The Phoenix Partnership (Leeds) Ltd
- Industry: Information technology; Health care;
- Founded: 1997; 29 years ago in Leeds, United Kingdom
- Founder: Frank Hester
- Headquarters: Horsforth, Leeds
- Products: SystmOne; SystmConnect; SystmOnline; SystmInsight;

= The Phoenix Partnership =

UK-based IT company

The Phoenix Partnership (Leeds) Ltd (TPP) is a software company based in Horsforth, Leeds. It develops and supplies clinical software including SystmOne.

==History==
The partnership was formed in 1997 by Frank Hester, a computer programmer married to a GP, to create a patient-record storing system that would help GPs after witnessing his wife's "constant struggle with the lack of connectivity and integration between NHS services". The system that was created, SystmOne, was developed the following year as a clinical IT system that linked a GP practice and a diabetes service in Bradford, UK.

===Growth===
By 2012, TPP's SystmOne held enough patient records that it could be used as a research database. In partnership with the University of Leeds and the UK Government's Technology Strategy Board, in May TPP launched ResearchOne as a not-for-profit health and care research database.

The company significantly increased its market opportunities when the then prime minister, David Cameron, invited it on trading missions to both India and China in 2013. By January the following year, it signed its first memorandum of understanding with a Chinese province, the Zhejiang provincial centre for disease prevention and control. In 2016, the company signed its first contract in the Middle East when it agreed with Qatari Integrated Intelligence Services to deliver SystmOne to the private healthcare sector across Qatar, including approximately 300 primary care sites.

In 2015, David Cameron visited the in-progress building site of new TPP head office. Cameron gave a speech saying, "What [TPP] is doing here is incredible… Companies like TPP keep the UK at the forefront of innovation… TPP is an example of a great British business with immense potential." In the same year TPP's founder, Frank Hester, received an OBE for his contribution to healthcare in the UK. From 2016 to the start of 2026, the company received £591m from public contracts. Outside of the health sector, the company works with prisons and the military.

In September 2023, The Guardian reported that payments totalling £137m since April 2020 from the Department of Health and Social Care were found in payment data that had not been published on the Government's official procurement website, Contracts Finder. In 2023, following a donation from TTP to the Conservative Party, the company was given a contract with the UK Health Security Agency without a competitive process. Shadow Health Minister Andrew Gwynne accused the Conservatives of engaging in cash for access and wrote to Health Secretary Steve Barclay asking for an explanation. Hester is the largest ever donor to the UK Conservative Party, having donated more than £20m over 2023 and 2024.

=== Data breaches ===
In 2017, the SystmOne was found to have serious compliance concerns by the Information Commissioner's Office (ICO). This affected 2,700 GP practices in the UK and a new data-sharing feature in the software.

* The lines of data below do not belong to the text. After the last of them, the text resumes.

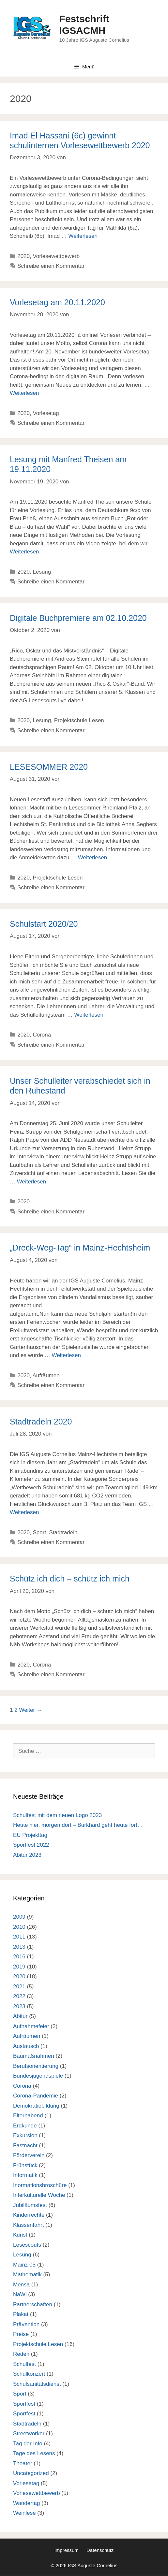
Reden (21, 2354)
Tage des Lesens (34, 2453)
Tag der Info (27, 2443)
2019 (19, 1967)
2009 (19, 1917)
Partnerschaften (32, 2304)
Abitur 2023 (27, 1855)
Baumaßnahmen (33, 2056)
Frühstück (25, 2165)
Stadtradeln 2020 (41, 1421)
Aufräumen (46, 1375)
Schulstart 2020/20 (44, 923)
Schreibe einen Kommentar (50, 266)
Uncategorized (31, 2473)
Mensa (21, 2285)
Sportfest (24, 2404)
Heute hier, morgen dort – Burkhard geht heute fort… (78, 1825)
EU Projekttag (30, 1835)
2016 (19, 1956)
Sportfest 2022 (31, 1845)
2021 (19, 1986)
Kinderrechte (28, 2215)
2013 (19, 1947)
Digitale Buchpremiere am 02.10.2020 (78, 618)
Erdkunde (25, 2126)
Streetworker (28, 2433)
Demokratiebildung (36, 2106)
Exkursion (25, 2135)
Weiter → (30, 1710)
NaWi (20, 2294)
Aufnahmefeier (31, 2026)
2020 (23, 256)
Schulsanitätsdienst (37, 2384)
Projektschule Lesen (79, 720)
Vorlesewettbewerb (56, 256)
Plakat (20, 2314)
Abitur (20, 2016)
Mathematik (27, 2274)
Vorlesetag (46, 413)
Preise (21, 2334)
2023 (19, 2006)
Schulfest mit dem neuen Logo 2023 (57, 1815)
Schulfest (24, 2364)
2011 (19, 1937)
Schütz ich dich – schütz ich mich (70, 1578)
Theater (22, 2463)
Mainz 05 (24, 2265)
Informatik (25, 2175)
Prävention (26, 2324)
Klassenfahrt (28, 2225)
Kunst (20, 2235)
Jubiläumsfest (30, 2205)
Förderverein (28, 2155)
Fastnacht (25, 2145)
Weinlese (24, 2513)
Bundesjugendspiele (38, 2076)
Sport (39, 1532)
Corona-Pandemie (35, 2096)
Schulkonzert (29, 2374)
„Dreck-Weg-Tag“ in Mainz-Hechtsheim (80, 1247)
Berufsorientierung (35, 2066)
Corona (42, 1035)
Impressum (66, 2550)
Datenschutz (100, 2550)
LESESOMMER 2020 (49, 766)
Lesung (42, 572)
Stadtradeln (63, 1532)
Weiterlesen (83, 236)
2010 (19, 1927)
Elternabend (28, 2115)
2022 (19, 1996)
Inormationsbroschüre (40, 2185)
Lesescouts (27, 2245)
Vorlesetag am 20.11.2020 (57, 302)
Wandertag (26, 2503)
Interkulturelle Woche (39, 2195)
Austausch (26, 2046)
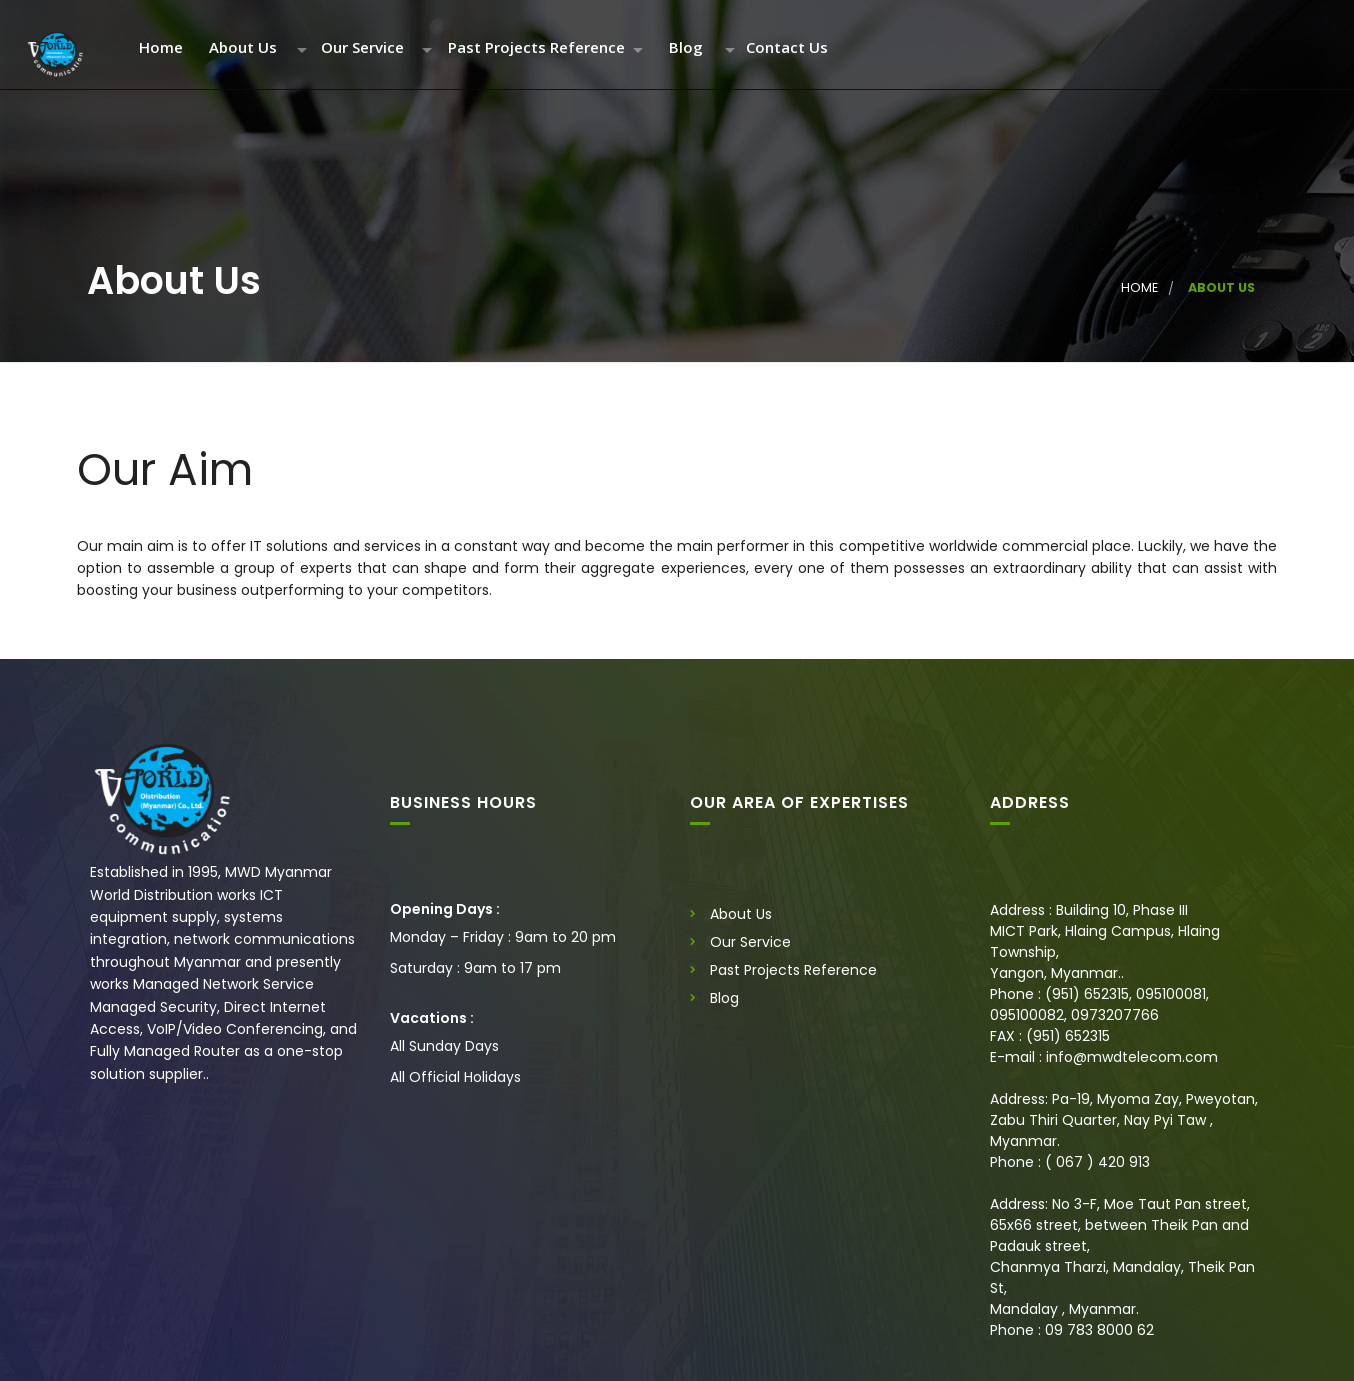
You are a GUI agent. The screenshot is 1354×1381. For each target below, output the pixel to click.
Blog (686, 48)
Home (161, 48)
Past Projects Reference (536, 48)
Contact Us (787, 48)
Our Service (362, 48)
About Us (243, 48)
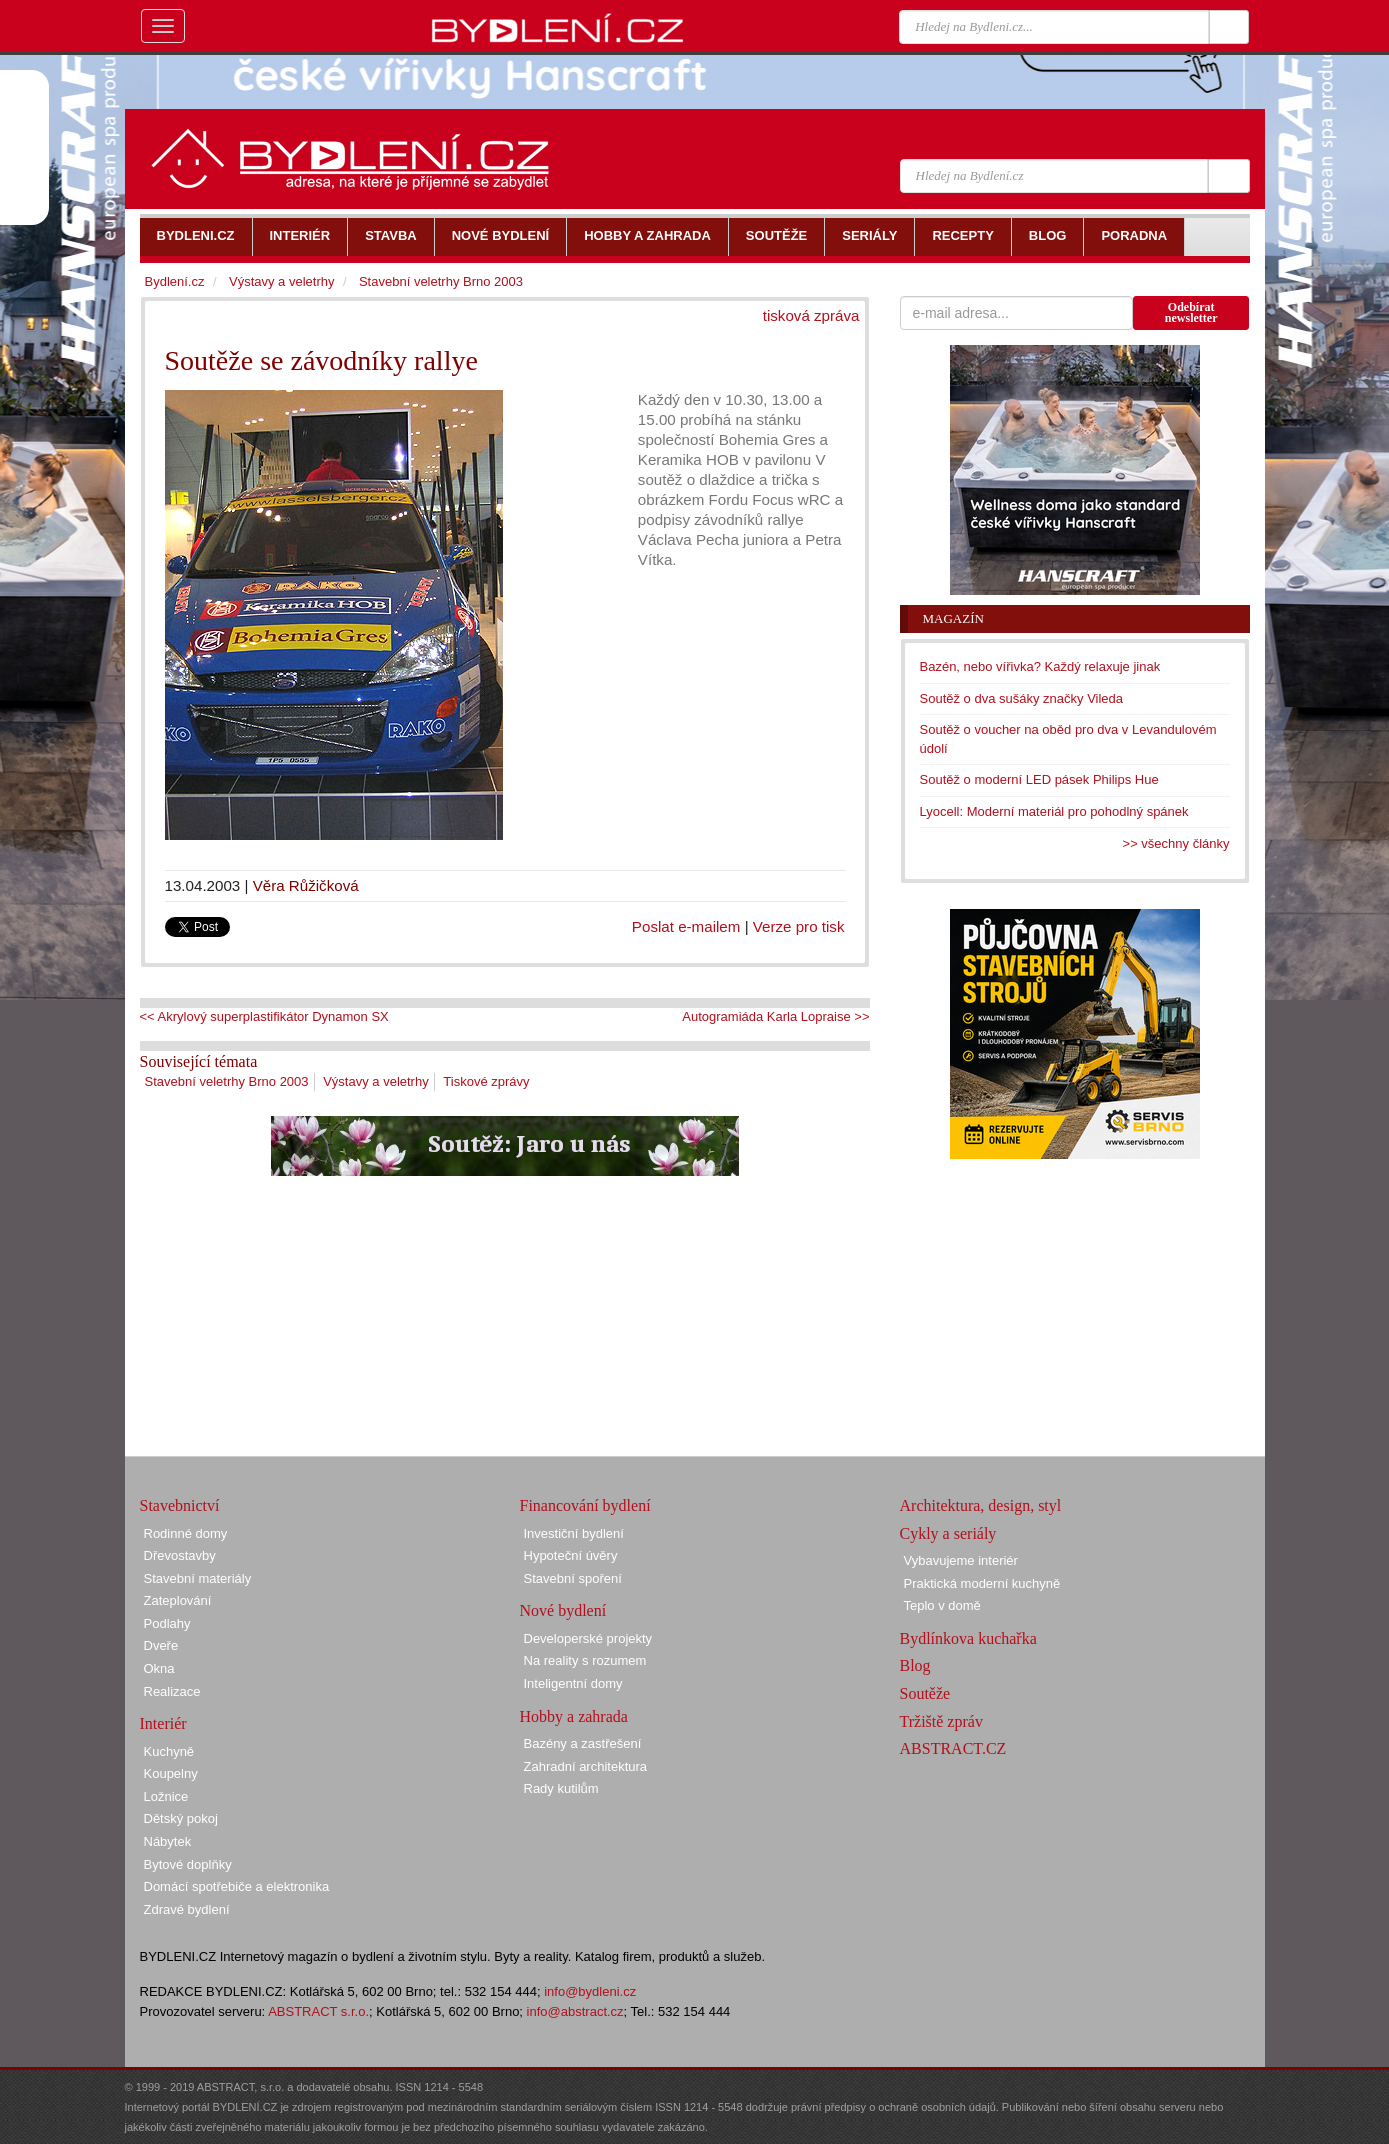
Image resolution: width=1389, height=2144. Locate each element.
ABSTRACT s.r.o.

Between March 2015 and June 2018, another breach due to the SystmOne software occurred affecting the data of 150,000 patients. This shared the data of patients who had made a type 2 opt-out (which meant they did not allow their data to be used for anything other than their own clinical care). TPP offered an unreserved apology for the breach. A statement to parliament regarding the breach was read out by health minister Jackie Doyle-Price and patients were informed by letter.

=== Founder controversies ===

In March 2024, The Guardian reported that Frank Hester had supposedly made several racist and misogynist comments. This includes in 2019 an abusive statement about the MP Diane Abbott, saying that Abbott "makes you want to hate all black women" and that she "should be shot". That same year, Hester allegedly called a meeting for "foreign" employees to defend himself following accusations of racist comments by former employees, saying in part, "I want to clear the air and make sure we all know where we are, what we stand for, and we take the piss out of the fact that all our Chinese girls sit together in Asian corner, which they do." A statement from The Phoenix Partnership said Hester abhorred racism and "accepts that he was rude about Diane Abbott in a private meeting several years ago but his criticism had nothing to do with her gender nor colour of skin."

On 14 March, as a result of Hester's alleged remarks, health workers' trade union, the British Medical Association (BMA), called upon Hester to resign from his company. The BMA's general practitioners' committee (GPC) voted in favour of an emergency motion that he had "contravened NHS England's fit and proper person test framework introduced in response to the 2019 Kark review recommendations." The co-chairs of the GPC general practitioners' committee said that the passing of the motion, "makes it clear how appalled GPs are". Christina McAnea, the general secretary of Unison, which represents half a million NHS workers, echoed the views of the doctors' body.

== Awards ==
- 2022 – HIMSS "Best Hospital IT solution 2022" for SystmOne, Airmid and Brigid.